Essa aqui é interessante. Eu não sou, nunca fui, nem nunca serei uma pessoa diurna. Eu aprecio profundamente a madrugada. Se não fosse crente, viveria uma vida muito boêmia, porque a noite me faz bem. É de madrugada que eu trabalho melhor, produzo melhor, tenho minhas melhores ideias. Mas hoje, com mais de trinta, não seguro o rojão de trocar o dia pela noite como costumava fazer há uma década. Não dá. E o motivo é bem simples: eu me preocupo com a minha saúde. Trocar o dia pela noite faz mal e afeta a vida de quem precisa trabalhar, produzir e ter ideias durante o dia. Sim! Sou uma vendida ao sistema! Whatever. Amo meu trabalho, e graças a ele, fiz as pazes com o dia. Aliás, há anos sou uma pessoa extremamente regrada, que dorme antes das 22h e, independente da hora que foi dormir na noite anterior, não fica na cama depois das 8h, nem aos finais de semana (nem depois das raras noites boêmias…). Inclusive, por meses fui frequentadora do chamado ‘5 AM Club’, a turma que vai para a academia antes do sol nascer. Eu adoro ser a primeira a chegar no escritório, antes das 7h, e nestas duas primeiras horas de expediênte (antes do resto do pessoal chegar) é quando faço meu trabalho melhor, focada, totalmente comprometida, sem distrações. O que me leva ao próximo tópico…

8- Aprecio o Silêncio

A Gisele rebelde que ouve música no último volume como no início dos anos 2000 ainda vive em mim – e dá as caras toda semana. Mas eu, definitivamente, aprendi a apreciar o silêncio. Não falar com ninguém, não ter nenhum aparelho ligado, silenciar o telefone. Eu preciso de momentos assim, não todos os dias, mas todas as semanas. O silêncio revigora; ele nos dá a oportunidade de escutar nossas próprias ideias e ajuda a limpar o cérebro daquele acúmulo de sensações e emoções e informações juntados ao longo dos dias. É muito, muito bom. E útil. E necessário.

9- Vitaminas Sem Pular

Quando eu comecei a tomar anticoncepcional já era velha, e a médica, por hábito, me disse “Lembre-se de tomar sempre no mesmo horário, sem pular nenhum dia”. Eu balancei a cabeça que sim, enquanto ela me olhava, e depois de alguns segundos ela disse “Você não é do tipo que esquece, é? Não, não me parece que seja.” E ela estava certa. Nunca pulei um dia sequer.

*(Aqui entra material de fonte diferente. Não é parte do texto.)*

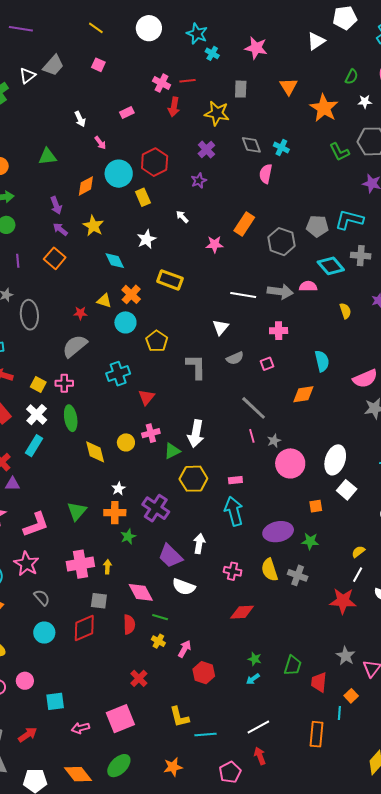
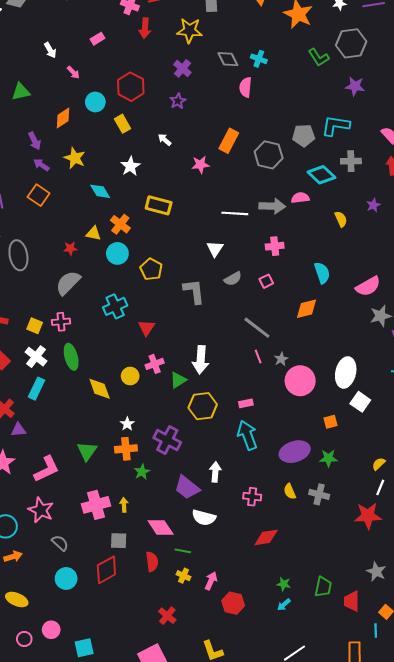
cyan circle: (119, 174) -> (95, 102), size x0.7
yellow semicircle: (270, 570) -> (290, 491), size x0.7

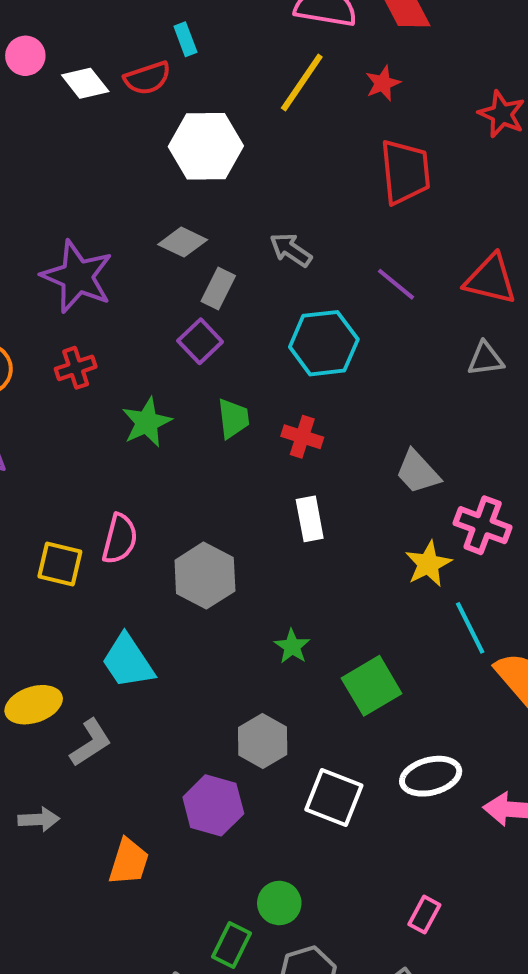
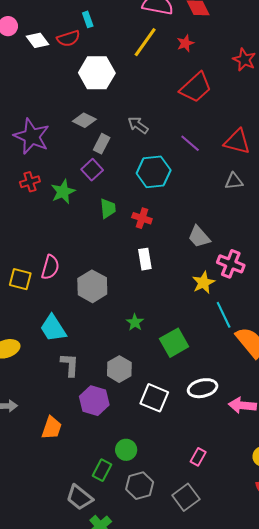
red trapezoid: (405, 172) -> (196, 87), turned 52
green star: (147, 422) -> (63, 192), moved
gray L-shape: (91, 743) -> (70, 365), moved, turned -55

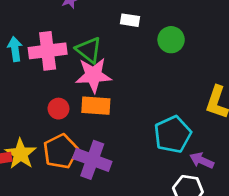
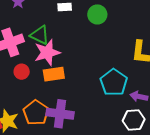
red circle: (59, 109) -> (22, 72), moved

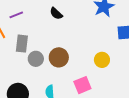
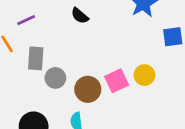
brown circle: (59, 57) -> (88, 89), moved
pink square: (82, 85) -> (117, 81), moved

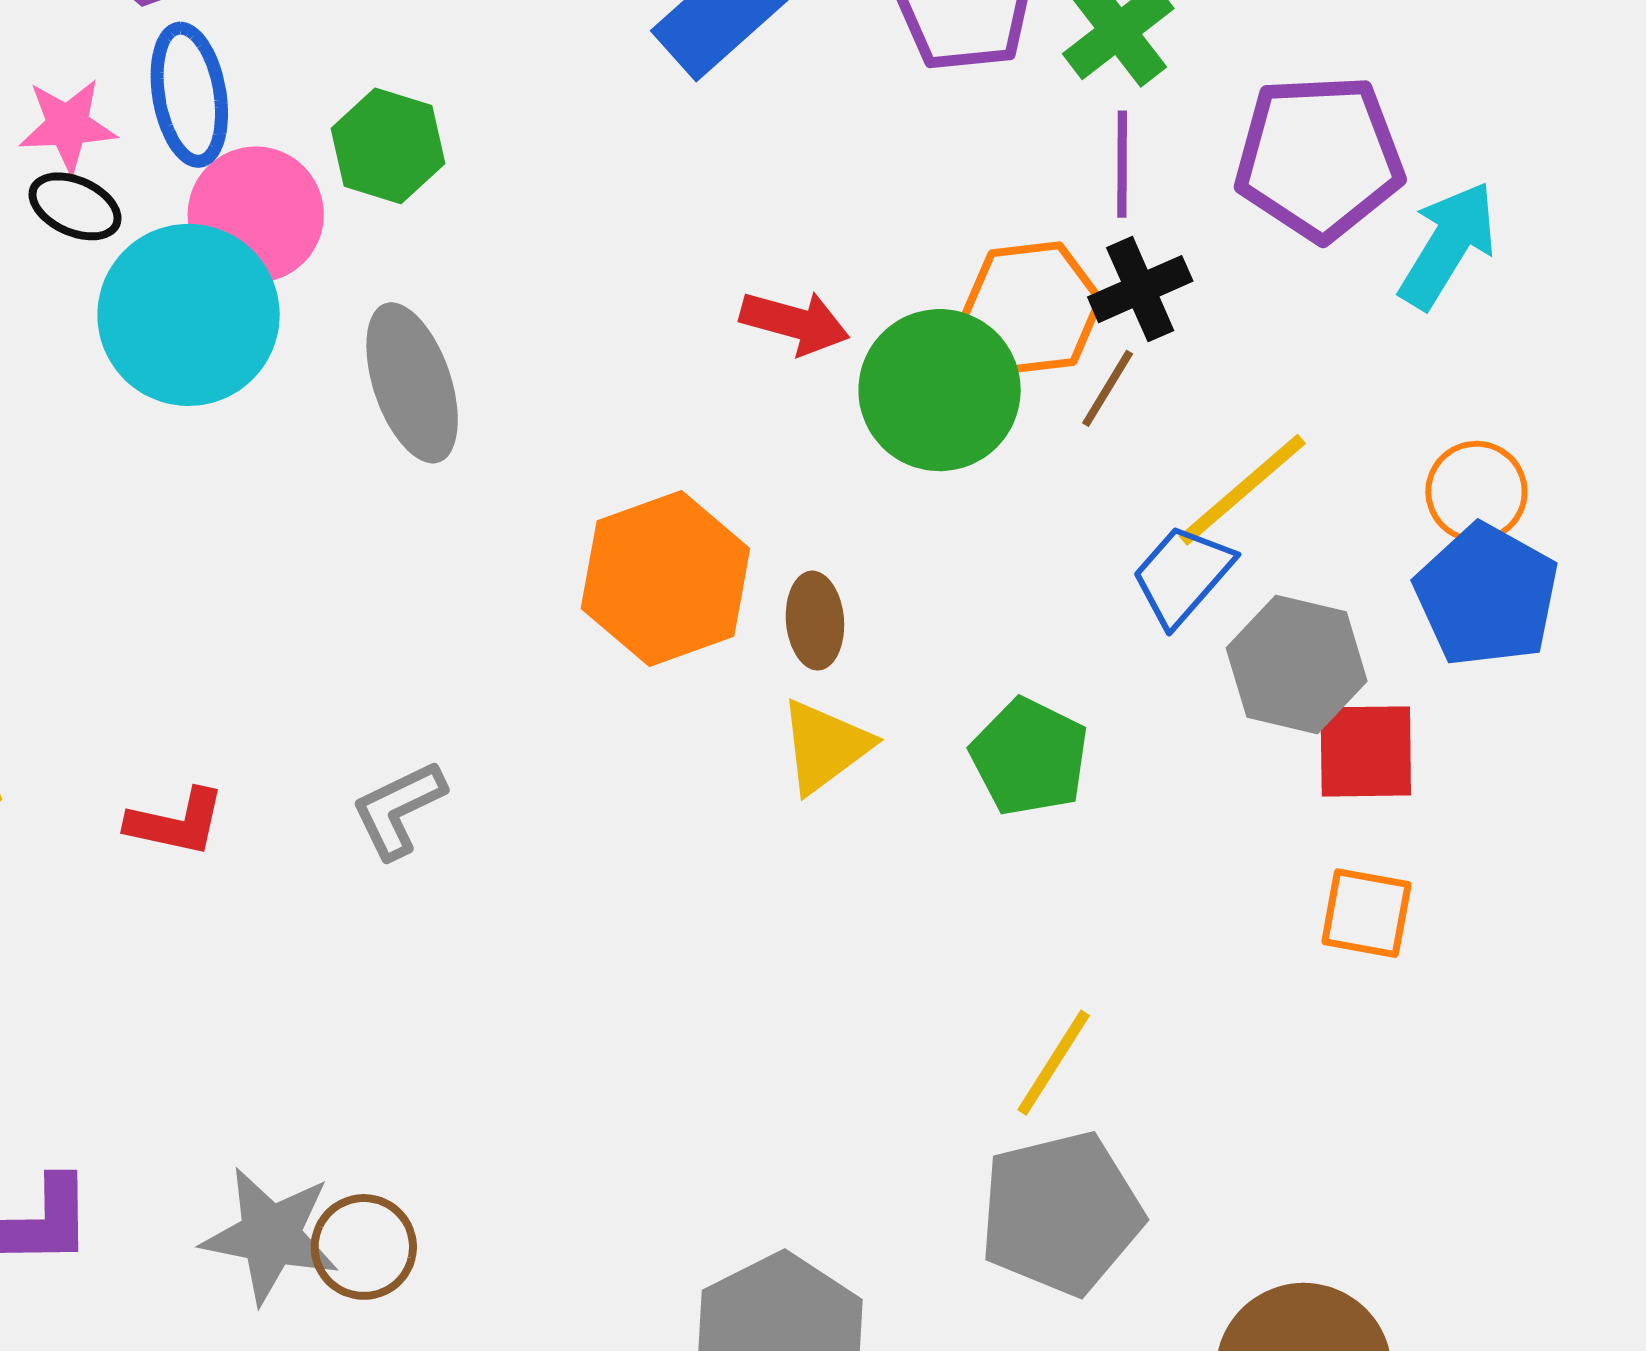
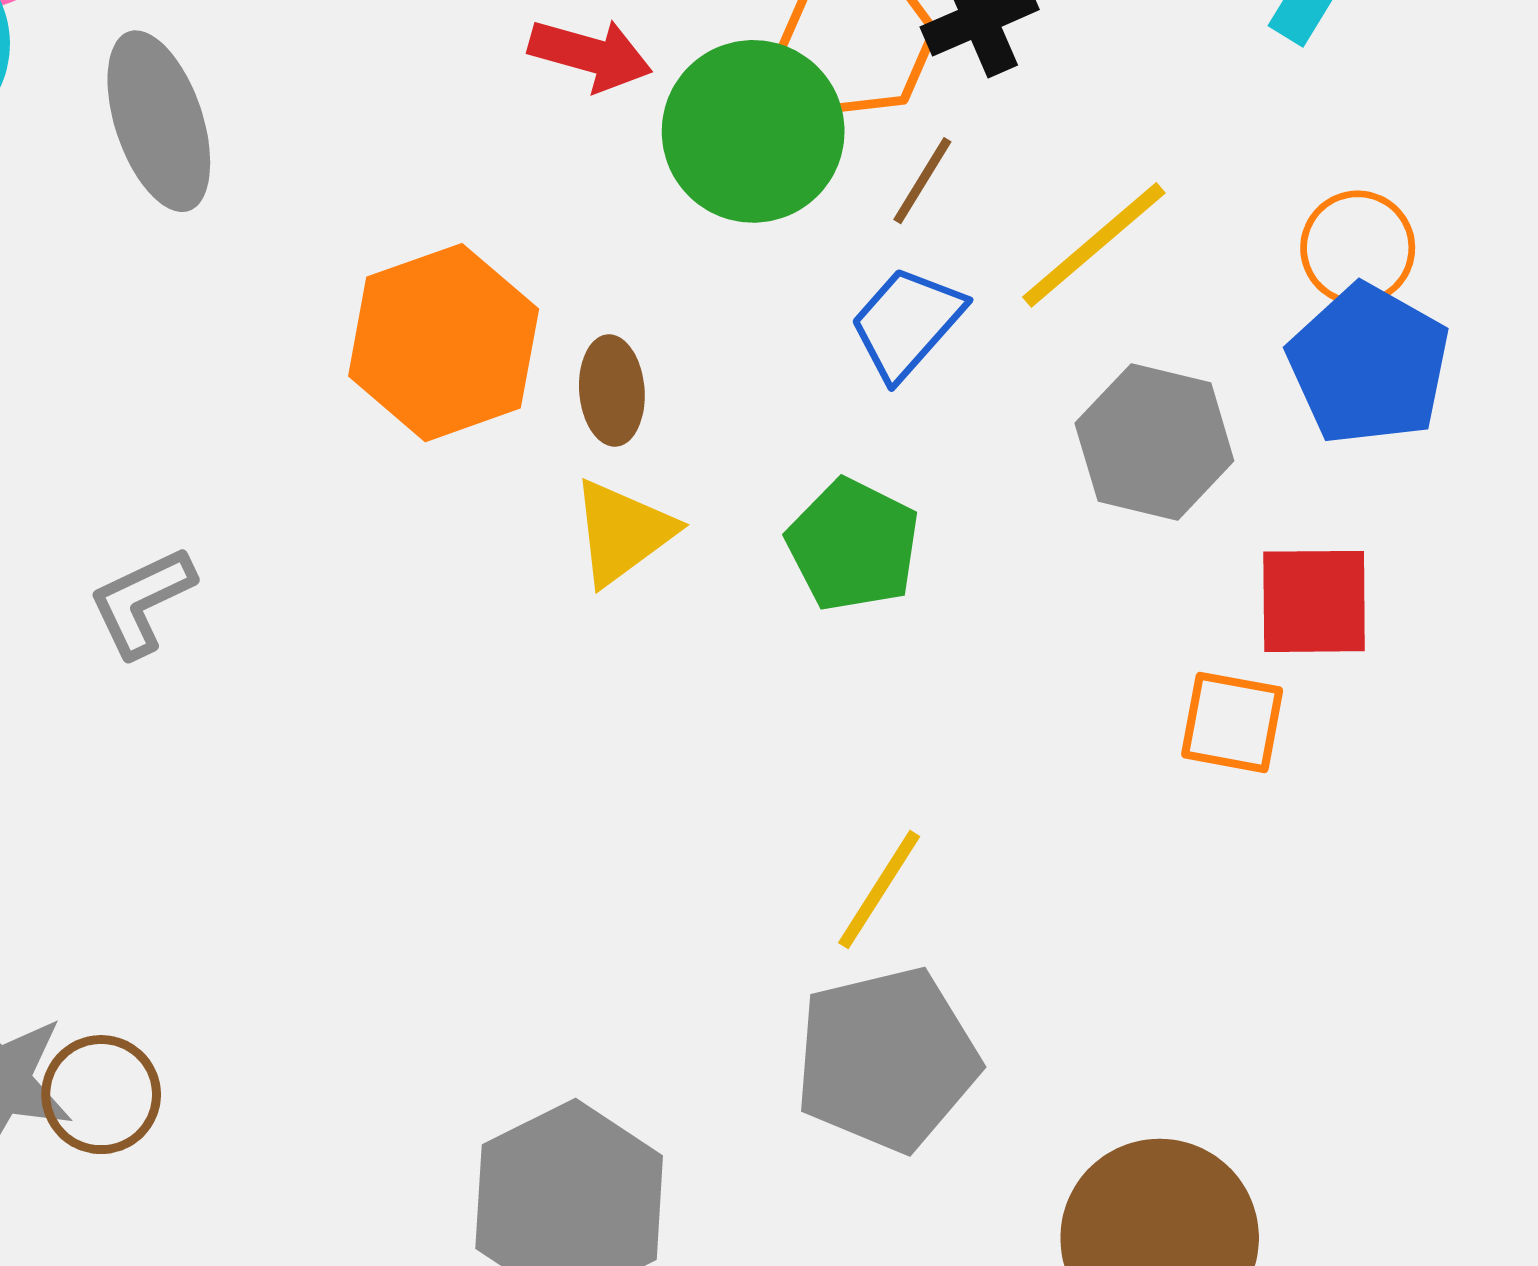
brown line: (1108, 388) -> (922, 181), moved
blue trapezoid: (1182, 575) -> (907, 323), moved
red square: (1366, 751) -> (1314, 601), moved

Aprendi a construir um sistema para me manter na linha, porque esta não é a minha natureza. Eu não sou uma pessoa consistente, nem organizada por natureza. Aprendi a ser. Deixei de tomar anticoncepcional. Há cerca de um ano venho trabalhando na minha suplementação – tomo Centrum para mulheres, Biotina para cabelo e unhas, Vitamina C, Vitamina D e Ferro. Nunca pulei um dia se quer. Eu definitivamente construí um sistema e não admito que ele falhe. Hoje, com mais de trinta anos nas costas, aprendi que quando me permito falhar onde devo ser consistente, abro brechas para falhar em muitas outras coisas. Talvez para algumas pessoas tomar vitaminas sem pular seja algo muito simples, ou tão difícil que considerem ‘desnecessário’. O que eu aprendi com isso, na verdade, não tem nada a ver com os suplementos, e sim comigo mesma, com o tipo de pessoa que eu sou. O simples ato de tomar minhas vitaminas todos os dias, sem pular, me ajuda a ficar firme em todas as outras áreas da minha vida que preciso ser consistente e que foge da minha natureza. Todos os dias, sem pular.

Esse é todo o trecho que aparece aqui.